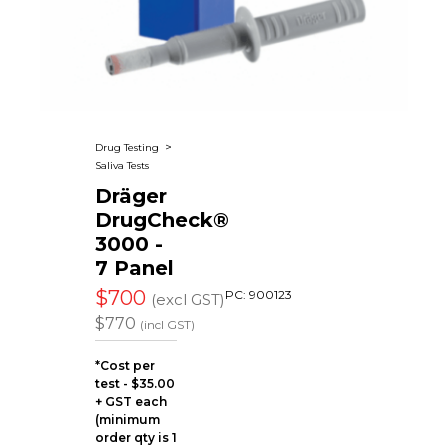
Applications
Our Green Policy
Mouthpieces & Consumables
Safety Packs
Contact Us
AlcoFind Breathalysers
Mining & Construction
Drager Breathalysers
Transport & Aviation
>
Drug Testing
Saliva Tests
AlcoMeasure Breathalysers
Government Agencies Breathalysers
Dräger
DrugCheck®
Healthcare Breathalysers
3000 -
7 Panel
$700
PC: 900123
(excl GST)
$770
(incl GST)
*Cost per
test - $35.00
+ GST each
(minimum
order qty is 1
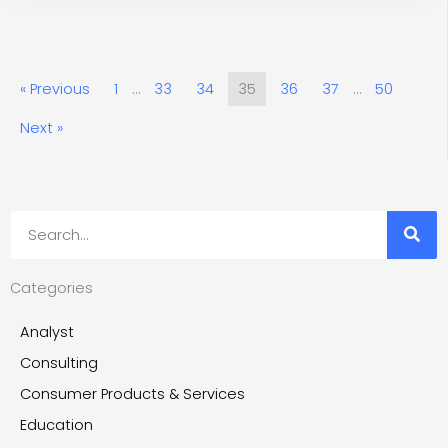
« Previous
1
…
33
34
35
36
37
…
50
Next »
Search
Categories
Analyst
Consulting
Consumer Products & Services
Education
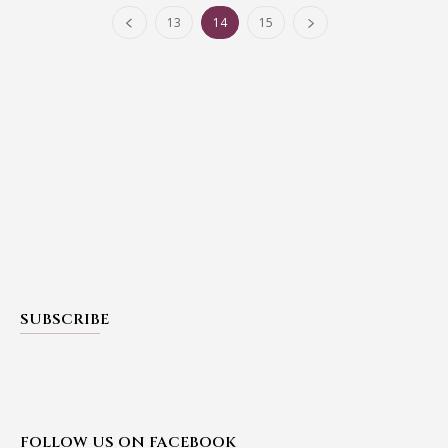
13
14
15
SUBSCRIBE
FOLLOW US ON FACEBOOK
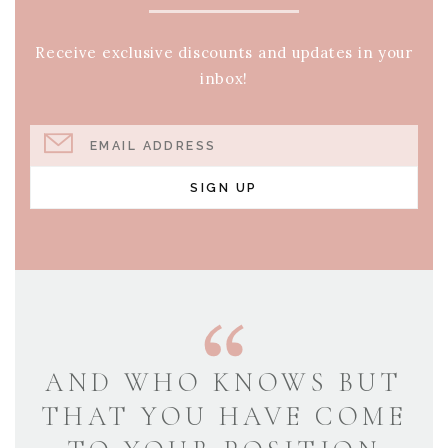
Receive exclusive discounts and updates in your
inbox!
EMAIL ADDRESS
SIGN UP
AND WHO KNOWS BUT
THAT YOU HAVE COME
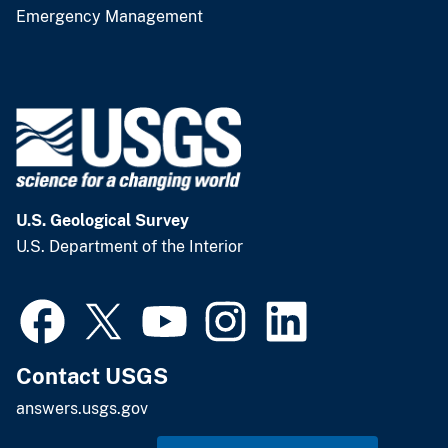
Emergency Management
U.S. Geological Survey
U.S. Department of the Interior
Contact USGS
answers.usgs.gov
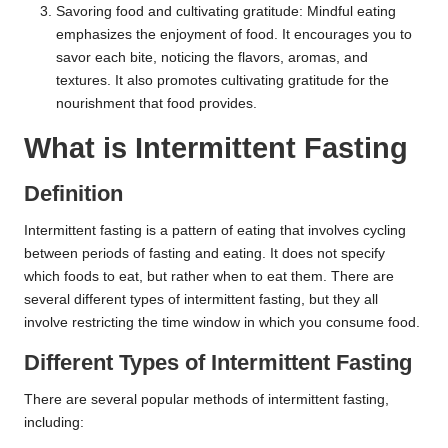
Savoring food and cultivating gratitude: Mindful eating
emphasizes the enjoyment of food. It encourages you to
savor each bite, noticing the flavors, aromas, and
textures. It also promotes cultivating gratitude for the
nourishment that food provides.
What is Intermittent Fasting
Definition
Intermittent fasting is a pattern of eating that involves cycling
between periods of fasting and eating. It does not specify
which foods to eat, but rather when to eat them. There are
several different types of intermittent fasting, but they all
involve restricting the time window in which you consume food.
Different Types of Intermittent Fasting
There are several popular methods of intermittent fasting,
including:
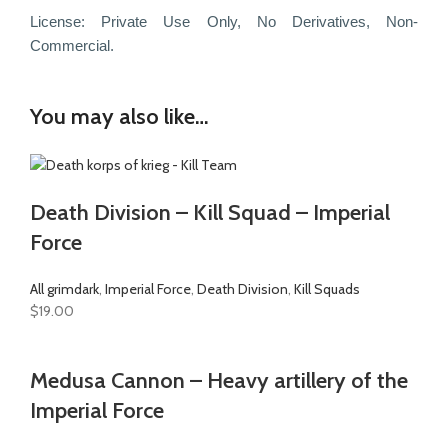
License: Private Use Only, No Derivatives, Non-
Commercial.
You may also like…
Death Division – Kill Squad – Imperial
Force
All grimdark
,
Imperial Force
,
Death Division
,
Kill Squads
$
19.00
Medusa Cannon – Heavy artillery of the
Imperial Force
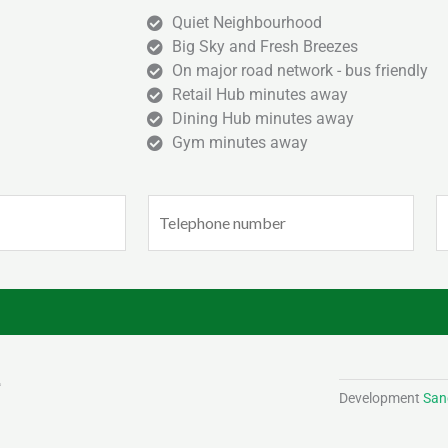
Quiet Neighbourhood
Big Sky and Fresh Breezes
On major road network - bus friendly
Retail Hub minutes away
Dining Hub minutes away
Gym minutes away
Phone
E
(Required)
(
Development
Sand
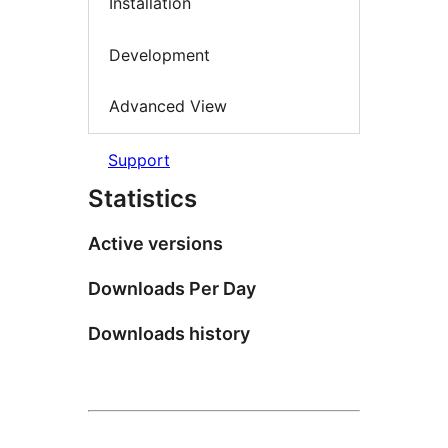
Installation
Development
Advanced View
Support
Statistics
Active versions
Downloads Per Day
Downloads history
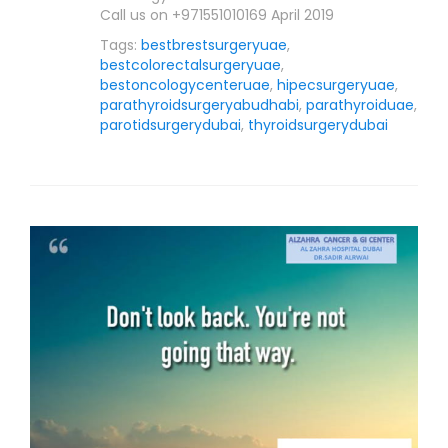
Call us on +971551010169 April 2019
Tags:
bestbrestsurgeryuae
,
bestcolorectalsurgeryuae
,
bestoncologycenteruae
,
hipecsurgeryuae
,
parathyroidsurgeryabudhabi
,
parathyroiduae
,
parotidsurgerydubai
,
thyroidsurgerydubai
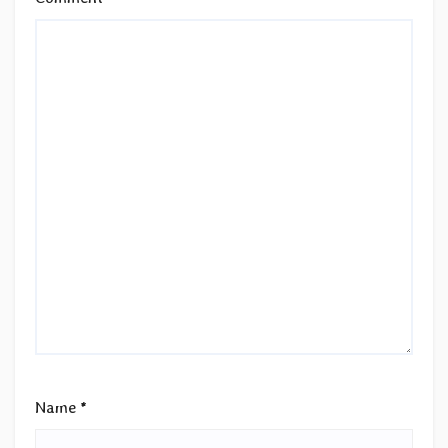
Name
*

> _How to complete this task_: Where a line of the entries above holds the word "Downloads", return that line.

> _Solution to this task_:
Downloads Per Day
Downloads history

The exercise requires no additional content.